### PROBLEM REQUIREMENTS
A single number is expected: the count of lines below where the word "still" occurs.

### PROVIDED DATA
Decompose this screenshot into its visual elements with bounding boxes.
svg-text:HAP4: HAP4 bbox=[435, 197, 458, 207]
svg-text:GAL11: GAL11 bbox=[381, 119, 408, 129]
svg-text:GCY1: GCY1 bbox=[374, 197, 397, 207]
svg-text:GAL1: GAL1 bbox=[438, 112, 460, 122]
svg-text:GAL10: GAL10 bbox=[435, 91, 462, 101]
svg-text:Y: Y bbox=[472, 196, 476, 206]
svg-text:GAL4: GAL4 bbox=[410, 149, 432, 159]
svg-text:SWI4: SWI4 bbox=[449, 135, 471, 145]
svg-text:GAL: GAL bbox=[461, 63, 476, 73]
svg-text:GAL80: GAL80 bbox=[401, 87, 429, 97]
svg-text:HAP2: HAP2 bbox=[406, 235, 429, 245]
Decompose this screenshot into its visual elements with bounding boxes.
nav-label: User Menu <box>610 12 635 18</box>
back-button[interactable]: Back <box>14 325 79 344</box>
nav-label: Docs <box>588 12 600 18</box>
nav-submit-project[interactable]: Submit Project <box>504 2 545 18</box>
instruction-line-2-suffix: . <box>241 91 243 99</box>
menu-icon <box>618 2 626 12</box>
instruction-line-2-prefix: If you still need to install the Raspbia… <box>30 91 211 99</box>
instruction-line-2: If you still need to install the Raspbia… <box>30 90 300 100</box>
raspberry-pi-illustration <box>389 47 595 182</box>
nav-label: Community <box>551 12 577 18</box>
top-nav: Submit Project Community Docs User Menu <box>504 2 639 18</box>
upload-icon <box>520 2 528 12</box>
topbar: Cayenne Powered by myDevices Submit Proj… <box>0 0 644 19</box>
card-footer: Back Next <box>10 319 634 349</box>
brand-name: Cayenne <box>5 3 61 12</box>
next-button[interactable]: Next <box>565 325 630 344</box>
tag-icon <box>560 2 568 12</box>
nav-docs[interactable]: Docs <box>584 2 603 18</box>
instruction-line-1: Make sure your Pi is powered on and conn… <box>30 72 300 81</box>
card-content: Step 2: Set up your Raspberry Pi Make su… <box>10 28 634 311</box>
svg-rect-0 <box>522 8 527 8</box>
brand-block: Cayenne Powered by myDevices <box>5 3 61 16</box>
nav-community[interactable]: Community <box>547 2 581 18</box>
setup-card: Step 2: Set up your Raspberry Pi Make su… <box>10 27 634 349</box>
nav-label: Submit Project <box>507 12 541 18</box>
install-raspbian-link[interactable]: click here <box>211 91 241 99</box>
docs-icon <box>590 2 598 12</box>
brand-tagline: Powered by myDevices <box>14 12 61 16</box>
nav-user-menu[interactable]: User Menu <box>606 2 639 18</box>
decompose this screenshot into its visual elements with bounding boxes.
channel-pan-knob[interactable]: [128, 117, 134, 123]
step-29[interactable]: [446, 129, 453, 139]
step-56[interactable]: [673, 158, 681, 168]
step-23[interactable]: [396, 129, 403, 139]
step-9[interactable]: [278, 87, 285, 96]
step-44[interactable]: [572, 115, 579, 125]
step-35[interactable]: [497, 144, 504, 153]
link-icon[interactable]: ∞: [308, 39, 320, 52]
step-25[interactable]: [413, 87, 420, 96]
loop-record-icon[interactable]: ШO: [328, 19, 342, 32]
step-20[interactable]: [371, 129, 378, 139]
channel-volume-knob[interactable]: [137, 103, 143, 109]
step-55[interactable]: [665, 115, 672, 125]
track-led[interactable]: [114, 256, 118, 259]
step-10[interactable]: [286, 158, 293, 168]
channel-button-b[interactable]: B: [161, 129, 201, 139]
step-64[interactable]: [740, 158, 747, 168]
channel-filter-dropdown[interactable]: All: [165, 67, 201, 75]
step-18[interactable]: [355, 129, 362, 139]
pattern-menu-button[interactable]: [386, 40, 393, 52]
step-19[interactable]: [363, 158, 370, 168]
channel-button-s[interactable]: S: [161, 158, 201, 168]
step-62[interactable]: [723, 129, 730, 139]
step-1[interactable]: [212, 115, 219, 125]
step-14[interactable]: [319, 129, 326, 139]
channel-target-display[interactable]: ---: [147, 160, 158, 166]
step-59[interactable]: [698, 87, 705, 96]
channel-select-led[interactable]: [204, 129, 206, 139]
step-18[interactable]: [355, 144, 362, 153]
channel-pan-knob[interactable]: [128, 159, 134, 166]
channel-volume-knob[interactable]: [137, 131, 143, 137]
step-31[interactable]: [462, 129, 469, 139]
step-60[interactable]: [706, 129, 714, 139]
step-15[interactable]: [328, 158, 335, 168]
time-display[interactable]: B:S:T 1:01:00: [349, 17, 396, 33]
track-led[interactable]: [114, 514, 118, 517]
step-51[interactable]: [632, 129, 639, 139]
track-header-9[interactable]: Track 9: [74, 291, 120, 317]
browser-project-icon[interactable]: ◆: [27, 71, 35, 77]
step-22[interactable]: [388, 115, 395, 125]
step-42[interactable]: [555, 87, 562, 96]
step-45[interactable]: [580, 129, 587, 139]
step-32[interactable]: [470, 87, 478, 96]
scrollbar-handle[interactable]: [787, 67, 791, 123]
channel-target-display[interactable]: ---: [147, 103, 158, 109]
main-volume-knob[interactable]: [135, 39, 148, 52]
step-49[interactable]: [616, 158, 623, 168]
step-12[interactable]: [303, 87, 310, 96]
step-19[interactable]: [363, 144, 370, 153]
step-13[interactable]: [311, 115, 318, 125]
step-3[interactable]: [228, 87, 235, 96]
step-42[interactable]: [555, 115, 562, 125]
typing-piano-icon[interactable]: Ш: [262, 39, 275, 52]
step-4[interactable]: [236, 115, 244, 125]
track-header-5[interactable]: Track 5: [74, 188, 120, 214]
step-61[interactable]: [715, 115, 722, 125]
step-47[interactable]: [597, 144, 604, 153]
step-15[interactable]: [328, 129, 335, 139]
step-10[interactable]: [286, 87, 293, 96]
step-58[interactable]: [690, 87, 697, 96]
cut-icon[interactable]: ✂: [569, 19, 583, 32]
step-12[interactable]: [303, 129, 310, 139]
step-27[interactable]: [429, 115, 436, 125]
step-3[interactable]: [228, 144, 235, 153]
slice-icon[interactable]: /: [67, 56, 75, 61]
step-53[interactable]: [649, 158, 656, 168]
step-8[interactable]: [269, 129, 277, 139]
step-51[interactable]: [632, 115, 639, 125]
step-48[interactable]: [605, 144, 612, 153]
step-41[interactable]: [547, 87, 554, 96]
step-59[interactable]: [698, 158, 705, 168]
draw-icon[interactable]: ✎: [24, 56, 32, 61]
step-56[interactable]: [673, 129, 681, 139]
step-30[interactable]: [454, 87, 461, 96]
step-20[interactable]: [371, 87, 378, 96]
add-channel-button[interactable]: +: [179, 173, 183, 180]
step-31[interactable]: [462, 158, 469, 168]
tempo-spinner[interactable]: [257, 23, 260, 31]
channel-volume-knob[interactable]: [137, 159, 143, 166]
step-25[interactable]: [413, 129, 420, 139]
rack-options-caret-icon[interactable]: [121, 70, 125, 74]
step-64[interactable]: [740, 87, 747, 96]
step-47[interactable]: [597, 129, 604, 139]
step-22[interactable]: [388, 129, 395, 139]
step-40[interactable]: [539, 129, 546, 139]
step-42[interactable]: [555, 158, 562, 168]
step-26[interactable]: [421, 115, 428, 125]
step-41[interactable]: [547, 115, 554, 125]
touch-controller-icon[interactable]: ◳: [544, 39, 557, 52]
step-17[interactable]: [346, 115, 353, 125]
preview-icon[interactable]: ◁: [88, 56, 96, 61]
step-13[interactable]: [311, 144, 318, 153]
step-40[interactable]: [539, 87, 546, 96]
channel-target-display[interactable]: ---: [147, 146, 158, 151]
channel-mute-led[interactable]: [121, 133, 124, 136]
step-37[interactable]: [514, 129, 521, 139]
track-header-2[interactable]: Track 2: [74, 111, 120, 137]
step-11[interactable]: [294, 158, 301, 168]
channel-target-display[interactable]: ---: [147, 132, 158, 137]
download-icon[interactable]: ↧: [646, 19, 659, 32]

### ANSWER BOX
2